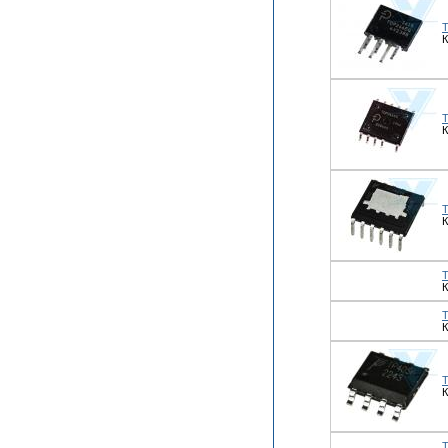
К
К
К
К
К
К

==

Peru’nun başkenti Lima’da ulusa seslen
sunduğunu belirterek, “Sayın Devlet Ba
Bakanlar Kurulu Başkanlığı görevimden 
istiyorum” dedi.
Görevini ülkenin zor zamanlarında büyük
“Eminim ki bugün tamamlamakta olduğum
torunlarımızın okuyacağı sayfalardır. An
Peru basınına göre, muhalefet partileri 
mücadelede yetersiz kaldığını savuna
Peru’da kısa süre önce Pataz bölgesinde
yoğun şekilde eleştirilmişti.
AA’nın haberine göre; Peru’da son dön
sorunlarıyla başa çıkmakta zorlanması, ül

» Your objective: Begin at the line that has "mücadelede yetersiz kaldığını savuna" in the entries above; stop after the line that has "sorunlarıyla başa çıkmakta zorlanması, ül". Transcribe exactly those lines and no others.

» Response box:
mücadelede yetersiz kaldığını savuna
Peru’da kısa süre önce Pataz bölgesinde
yoğun şekilde eleştirilmişti.
AA’nın haberine göre; Peru’da son dön
sorunlarıyla başa çıkmakta zorlanması, ül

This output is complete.